In the records below, the line that contains "RUTH MERSEREAU" marks the start. Copy it and each line after it through the end, exactly, without pictures.

*** Data provided Section Begins ***

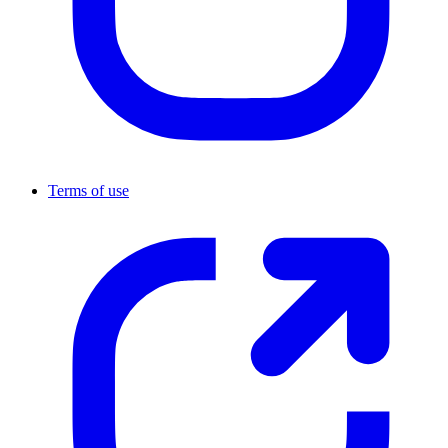
Terms of use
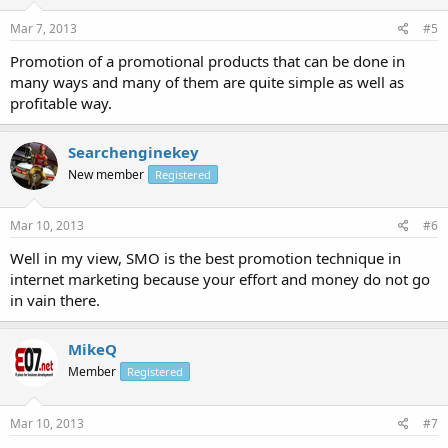
Mar 7, 2013
#5
Promotion of a promotional products that can be done in
many ways and many of them are quite simple as well as
profitable way.
Searchenginekey
New member
Registered
Mar 10, 2013
#6
Well in my view, SMO is the best promotion technique in
internet marketing because your effort and money do not go
in vain there.
MikeQ
Member
Registered
Mar 10, 2013
#7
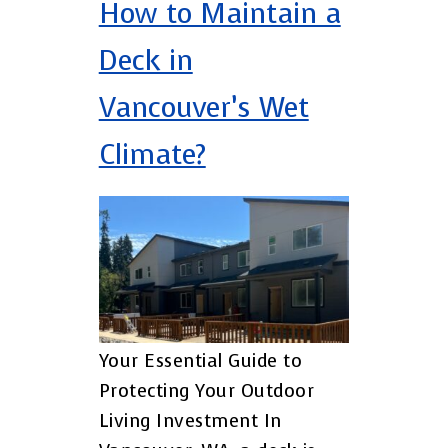
How to Maintain a
Deck in
Vancouver’s Wet
Climate?
Your Essential Guide to
Protecting Your Outdoor
Living Investment In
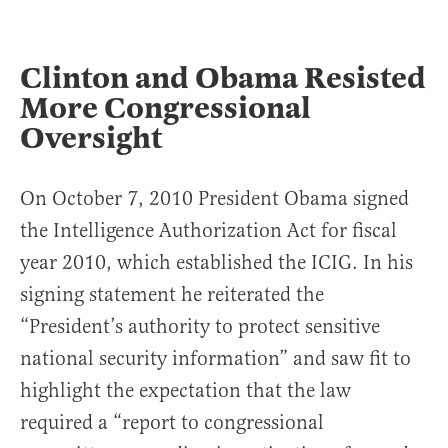
Clinton and Obama Resisted
More Congressional
Oversight
On October 7, 2010 President Obama signed
the Intelligence Authorization Act for fiscal
year 2010, which established the ICIG. In his
signing statement he reiterated the
“President’s authority to protect sensitive
national security information” and saw fit to
highlight the expectation that the law
required a “report to congressional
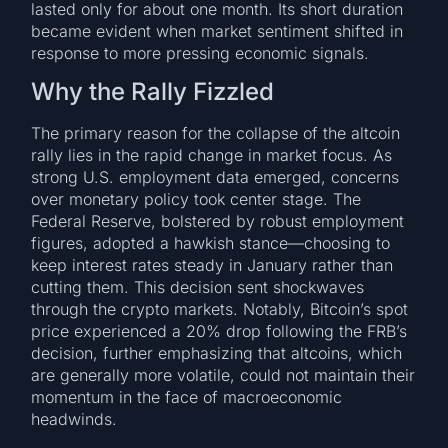
lasted only for about one month. Its short duration
became evident when market sentiment shifted in
response to more pressing economic signals.
Why the Rally Fizzled
The primary reason for the collapse of the altcoin
rally lies in the rapid change in market focus. As
strong U.S. employment data emerged, concerns
over monetary policy took center stage. The
Federal Reserve, bolstered by robust employment
figures, adopted a hawkish stance—choosing to
keep interest rates steady in January rather than
cutting them. This decision sent shockwaves
through the crypto markets. Notably, Bitcoin’s spot
price experienced a 20% drop following the FRB’s
decision, further emphasizing that altcoins, which
are generally more volatile, could not maintain their
momentum in the face of macroeconomic
headwinds.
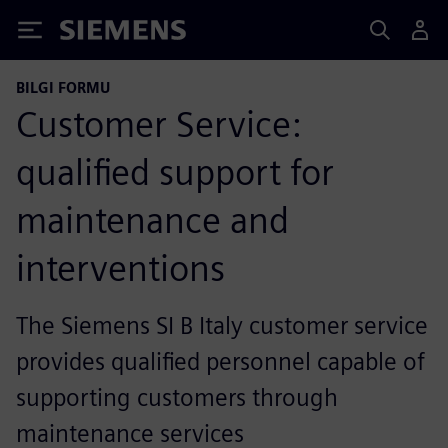
Siemens
BILGI FORMU
Customer Service:
qualified support for
maintenance and
interventions
The Siemens SI B Italy customer service
provides qualified personnel capable of
supporting customers through
maintenance services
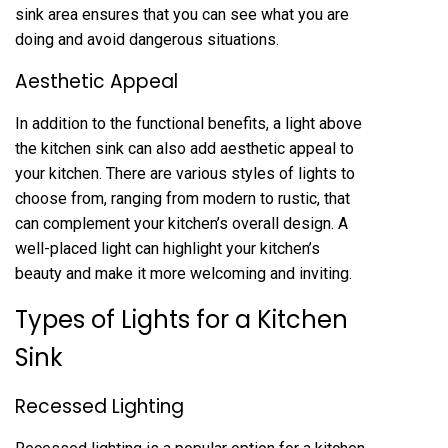
sink area ensures that you can see what you are
doing and avoid dangerous situations.
Aesthetic Appeal
In addition to the functional benefits, a light above
the kitchen sink can also add aesthetic appeal to
your kitchen. There are various styles of lights to
choose from, ranging from modern to rustic, that
can complement your kitchen’s overall design. A
well-placed light can highlight your kitchen’s
beauty and make it more welcoming and inviting.
Types of Lights for a Kitchen
Sink
Recessed Lighting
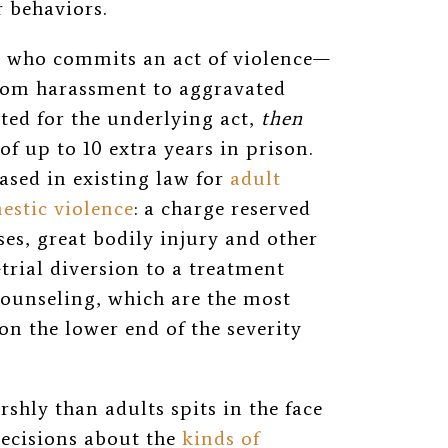
ar behaviors.
or who commits an act of violence—
from harassment to aggravated
ted for the underlying act,
then
f up to 10 extra years in prison.
ased in existing law for
adult
estic violence
: a charge reserved
ses, great bodily injury and other
trial diversion to a treatment
counseling, which are the most
on the lower end of the severity
hly than adults spits in the face
decisions about the
kinds of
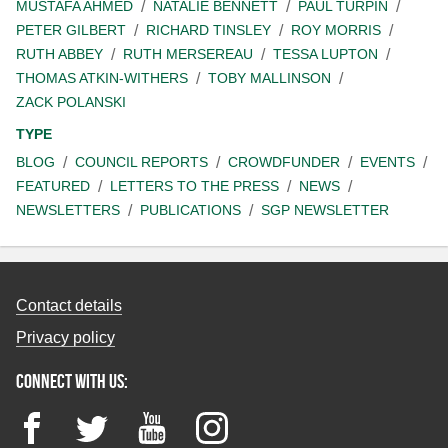
MUSTAFA AHMED
NATALIE BENNETT
PAUL TURPIN
PETER GILBERT
RICHARD TINSLEY
ROY MORRIS
RUTH ABBEY
RUTH MERSEREAU
TESSA LUPTON
THOMAS ATKIN-WITHERS
TOBY MALLINSON
ZACK POLANSKI
TYPE
BLOG
COUNCIL REPORTS
CROWDFUNDER
EVENTS
FEATURED
LETTERS TO THE PRESS
NEWS
NEWSLETTERS
PUBLICATIONS
SGP NEWSLETTER
Contact details
Privacy policy
Connect with us:
Facebook
Twitter
YouTube
Instagram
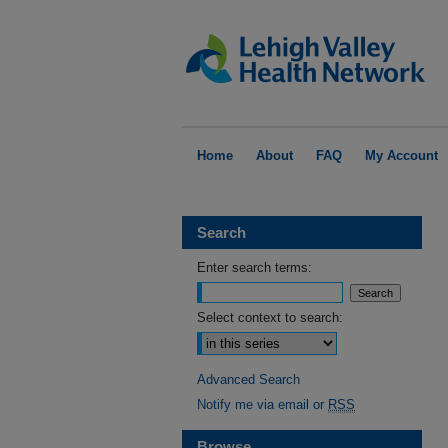
Home
About
FAQ
My Account
Search
Enter search terms:
Select context to search:
Advanced Search
Notify me via email or
RSS
Browse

*** Data provided Section Ends ***

Answer —
RUTH MERSEREAU
TESSA LUPTON
THOMAS ATKIN-WITHERS
TOBY MALLINSON
ZACK POLANSKI
TYPE
BLOG
COUNCIL REPORTS
CROWDFUNDER
EVENTS
FEATURED
LETTERS TO THE PRESS
NEWS
NEWSLETTERS
PUBLICATIONS
SGP NEWSLETTER
Contact details
Privacy policy
Connect with us:
Facebook
Twitter
YouTube
Instagram
Home
About
FAQ
My Account
Search
Enter search terms:
Select context to search:
Advanced Search
Notify me via email or
RSS
Browse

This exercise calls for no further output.